Kondisi malnutrisi merupakan penyebab primer morbiditas dan mortalitas anak balita
di negara berkembang. Hal ini merupakan masalah kesehatan utama dan penyebab
kematian anak terbesar. Berdasarkan data dari WHO 2012, prevalensi malnutrisi pada
anak di bawah umur lima tahun dari tahun 2005-2011 di dunia masih tinggi yaitu
16,2%.

Tingginya tingkat gizi kurang pada anak menjadi tantangan utama untuk ketahanan
hidup dan perkembangan anak., Selain gizi kurang, diperkirakan sekitar 40 juta (6%)
pada balita memiliki gizi lebih dengan berat badan untuk tinggi badan melebihi dari
dua standar deviasi dari nilai median standar pertumbuhan anak.

Status gizi buruk pada balita dapat menimbulkan pengaruh yang dapat menghambat
pertumbuhan fisik, mental maupun kemampuan berpikir.

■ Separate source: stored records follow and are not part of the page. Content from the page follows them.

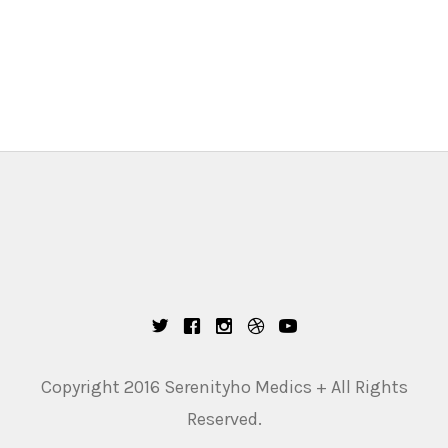
Copyright 2016 Serenityho Medics + All Rights
Reserved.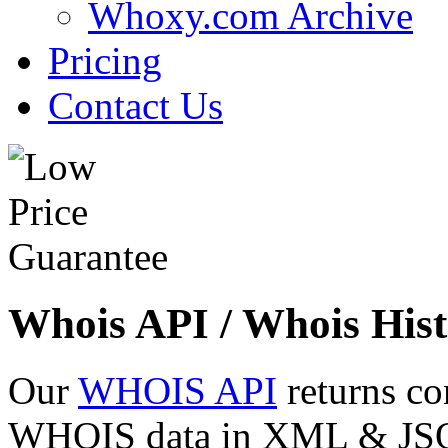
Whoxy.com Archive
Pricing
Contact Us
Whois API / Whois Hist
Our
WHOIS API
returns co
WHOIS data in XML & JSON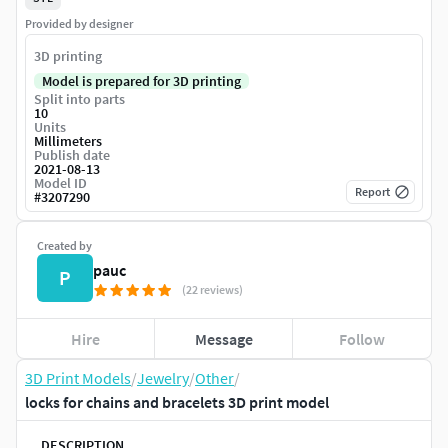
Provided by designer
3D printing
Model is prepared for 3D printing
Split into parts
10
Units
Millimeters
Publish date
2021-08-13
Model ID
Report
#
3207290
Created by
pauc
P
(22 reviews)
Hire
Message
Follow
3D Print Models
/
Jewelry
/
Other
/
locks for chains and bracelets 3D print model
DESCRIPTION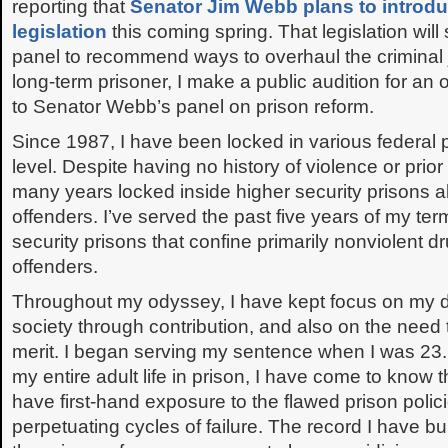
reporting that
Senator Jim Webb plans to introdu
legislation
this coming spring. That legislation will 
panel to recommend ways to overhaul the criminal 
long-term prisoner, I make a public audition for an 
to Senator Webb’s panel on prison reform.
Since 1987, I have been locked in various federal p
level. Despite having no history of violence or prior
many years locked inside higher security prisons 
offenders. I’ve served the past five years of my te
security prisons that confine primarily nonviolent d
offenders.
Throughout my odyssey, I have kept focus on my du
society through contribution, and also on the need
merit. I began serving my sentence when I was 23. 
my entire adult life in prison, I have come to know t
have first-hand exposure to the flawed prison polici
perpetuating cycles of failure. The record I have bu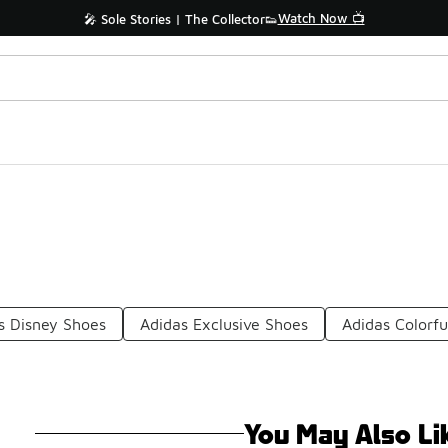
Watch Now 📺
🎤 Sole Stories | The Collector👟
s Disney Shoes
Adidas Exclusive Shoes
Adidas Colorfu
You May Also Li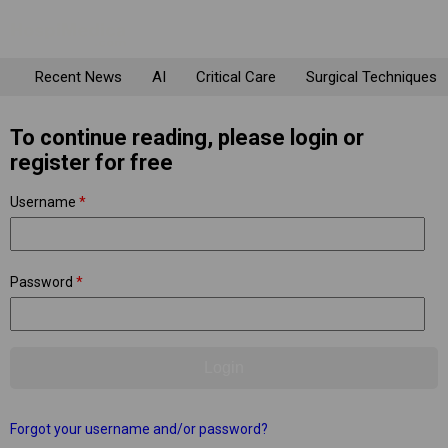
Recent News
AI
Critical Care
Surgical Techniques
To continue reading, please login or
register for free
Username
*
Password
*
Forgot your username and/or password?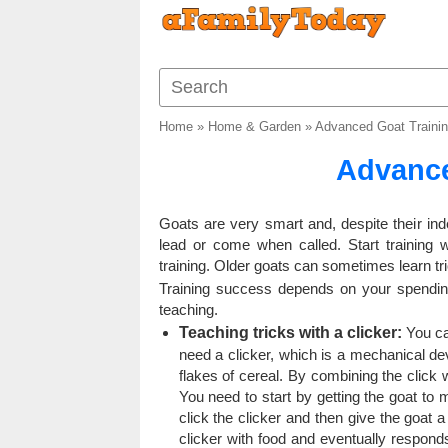
Home
»
Home & Garden
»
Advanced Goat Traini
Advance
Goats are very smart and, despite their i
lead or come when called. Start training
training. Older goats can sometimes learn tr
Training success depends on your spending
teaching.
Teaching tricks with a clicker:
You can
need a clicker, which is a mechanical de
flakes of cereal. By combining the click wi
You need to start by getting the goat to 
click the clicker and then give the goat 
clicker with food and eventually responds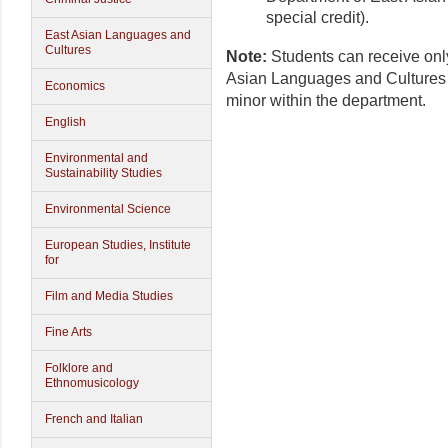
special credit).
East Asian Languages and
Cultures
Note:
Students can receive onl
Asian Languages and Cultures 
Economics
minor within the department.
English
Environmental and
Sustainability Studies
Environmental Science
European Studies, Institute
for
Film and Media Studies
Fine Arts
Folklore and
Ethnomusicology
French and Italian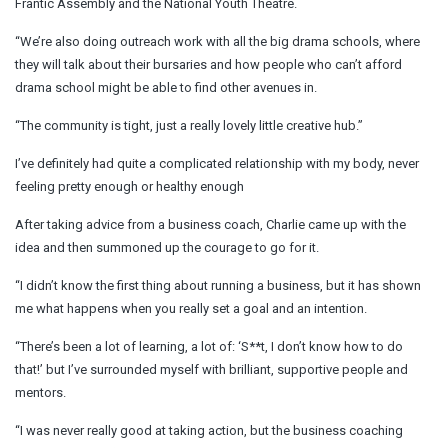
Frantic Assembly and the National Youth Theatre.
“We’re also doing outreach work with all the big drama schools, where
they will talk about their bursaries and how people who can’t afford
drama school might be able to find other avenues in.
“The community is tight, just a really lovely little creative hub.”
I’ve definitely had quite a complicated relationship with my body, never
feeling pretty enough or healthy enough
After taking advice from a business coach, Charlie came up with the
idea and then summoned up the courage to go for it.
“I didn’t know the first thing about running a business, but it has shown
me what happens when you really set a goal and an intention.
“There’s been a lot of learning, a lot of: ‘S**t, I don’t know how to do
that!’ but I’ve surrounded myself with brilliant, supportive people and
mentors.
“I was never really good at taking action, but the business coaching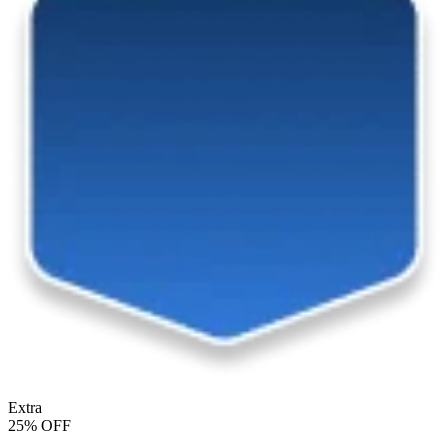
Extra
25% OFF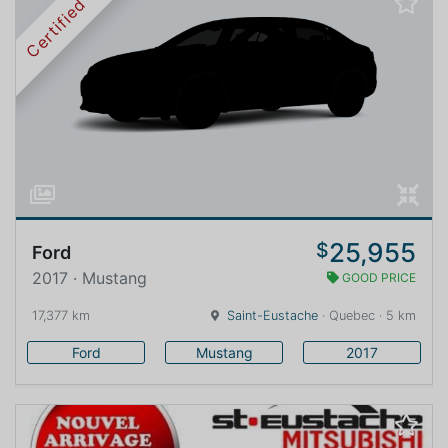
Certified
25,955
$
Ford
2017 · Mustang
GOOD PRICE
17,377 km
Saint-Eustache
· Quebec · 5 km
Ford
Mustang
2017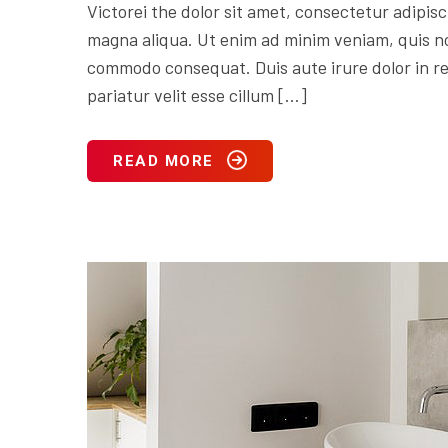
Victorei the dolor sit amet, consectetur adipisc
magna aliqua. Ut enim ad minim veniam, quis nos
commodo consequat. Duis aute irure dolor in rep
pariatur velit esse cillum […]
READ MORE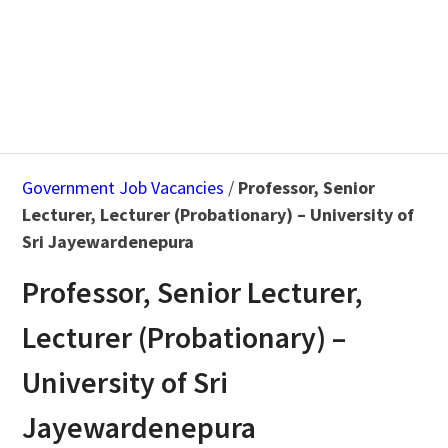
Government Job Vacancies
/
Professor, Senior
Lecturer, Lecturer (Probationary) – University of
Sri Jayewardenepura
Professor, Senior Lecturer,
Lecturer (Probationary) –
University of Sri
Jayewardenepura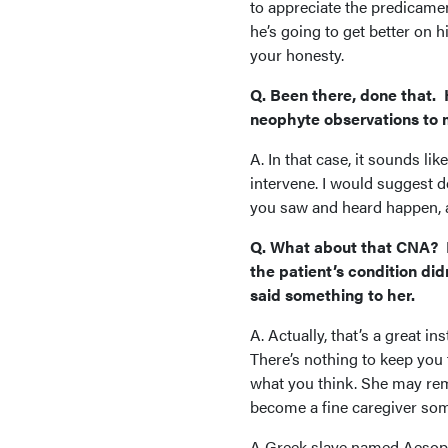
to appreciate the predicamen
he’s going to get better on h
your honesty.
Q. Been there, done that. 
neophyte observations to 
A. In that case, it sounds li
intervene. I would suggest de
you saw and heard happen, an
Q. What about that CNA? I’
the patient’s condition did
said something to her.
A. Actually, that’s a great in
There’s nothing to keep you f
what you think. She may re
become a fine caregiver so
A Greek slave named Aesop w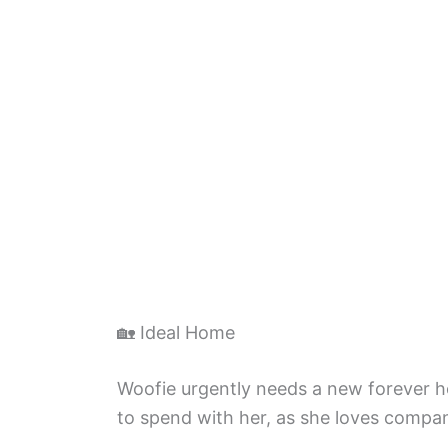
🏡 Ideal Home
Woofie urgently needs a new forever 
to spend with her, as she loves compa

Balita yang menderita gizi
buruk dapat mengalami penurunan kecerdasan (IQ) hingga sepuluh persen. Dampak
paling buruk dari gizi buruk yaitu kematian pada umur yang sangat
dini.Mengantisipasi makin parahnya kondisi yang mungkin terjadi akibat kejadian
gizi buruk, maka pemerintah Dinas Kesehatan Kota Semarang telah melakukan upaya
pelayanan perbaikan gizi balita gizi buruk dengan mendirikan rumah pemulihan gizi.
3. Ukuran Mortalitas

Berdasarkan Survey Demografi dan Kesehatan Indonesia (SDKI) tahun 2008-2009


menunjukkan angka kematian balita sebesar 46 per 1.000 kelahiran hidup atau setiap
hari ada 566 kematian balita. Sedangkan status gizi pada tahun 2009 jumlah anak
kurang gizi sebesar 5 juta dan anak dengan status gizi buruk sekitar 1,5 juta dan
150.000 anak menderita gizi buruk tingkat berat (marasmuskwasiorkor).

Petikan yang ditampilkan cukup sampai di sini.